WORK INSTRUCTION: Nothing is needed except the lines below that run from the one with "Internationale Logistik" through the one with "Конструктор изделий", repeated exactly.

Records contained in a dataset:
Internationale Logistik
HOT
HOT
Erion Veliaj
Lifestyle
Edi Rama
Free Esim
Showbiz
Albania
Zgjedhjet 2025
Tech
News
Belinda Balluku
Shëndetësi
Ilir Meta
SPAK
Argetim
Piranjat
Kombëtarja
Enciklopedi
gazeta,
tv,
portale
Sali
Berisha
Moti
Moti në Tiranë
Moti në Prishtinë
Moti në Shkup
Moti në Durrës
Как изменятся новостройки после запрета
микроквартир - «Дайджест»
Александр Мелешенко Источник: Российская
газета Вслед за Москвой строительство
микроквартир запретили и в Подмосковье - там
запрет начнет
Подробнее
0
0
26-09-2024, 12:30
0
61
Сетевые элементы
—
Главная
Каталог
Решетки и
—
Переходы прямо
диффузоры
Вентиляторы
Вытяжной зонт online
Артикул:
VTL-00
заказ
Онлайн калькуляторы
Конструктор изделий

* * *

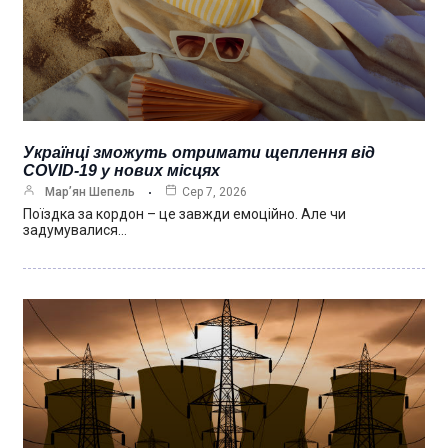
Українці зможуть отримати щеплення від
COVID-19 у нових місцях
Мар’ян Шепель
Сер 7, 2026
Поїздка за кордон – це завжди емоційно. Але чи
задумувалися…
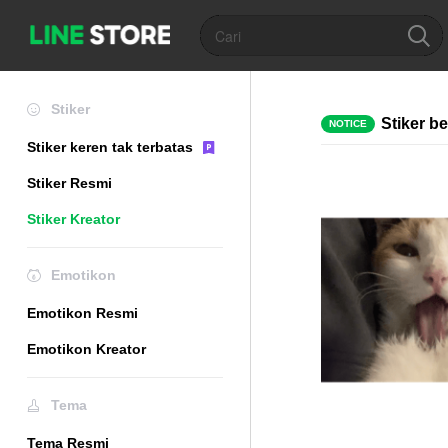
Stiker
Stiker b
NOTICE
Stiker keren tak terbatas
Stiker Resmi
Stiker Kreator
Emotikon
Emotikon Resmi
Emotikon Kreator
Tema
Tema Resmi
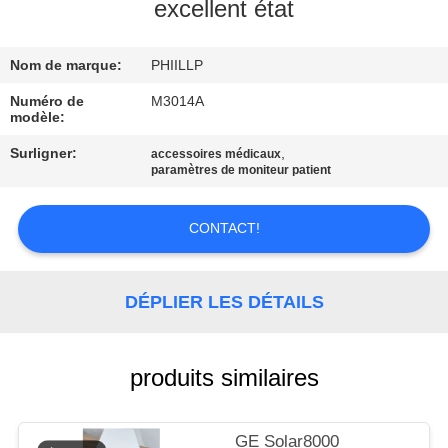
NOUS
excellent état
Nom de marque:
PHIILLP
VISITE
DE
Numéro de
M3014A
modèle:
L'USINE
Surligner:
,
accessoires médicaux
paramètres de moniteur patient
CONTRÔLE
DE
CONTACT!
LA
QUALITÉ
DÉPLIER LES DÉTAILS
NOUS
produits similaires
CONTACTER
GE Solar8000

ANSWER TO THIS TASK:
Internationale Logistik
HOT
HOT
Erion Veliaj
Lifestyle
Edi Rama
Free Esim
Showbiz
Albania
Zgjedhjet 2025
Tech
News
Belinda Balluku
Shëndetësi
Ilir Meta
SPAK
Argetim
Piranjat
Kombëtarja
Enciklopedi
gazeta,
tv,
portale
Sali
Berisha
Moti
Moti në Tiranë
Moti në Prishtinë
Moti në Shkup
Moti në Durrës
Как изменятся новостройки после запрета
микроквартир - «Дайджест»
Александр Мелешенко Источник: Российская
газета Вслед за Москвой строительство
микроквартир запретили и в Подмосковье - там
запрет начнет
Подробнее
0
0
26-09-2024, 12:30
0
61
Сетевые элементы
—
Главная
Каталог
Решетки и
—
Переходы прямо
диффузоры
Вентиляторы
Вытяжной зонт online
Артикул:
VTL-00
заказ
Онлайн калькуляторы
Конструктор изделий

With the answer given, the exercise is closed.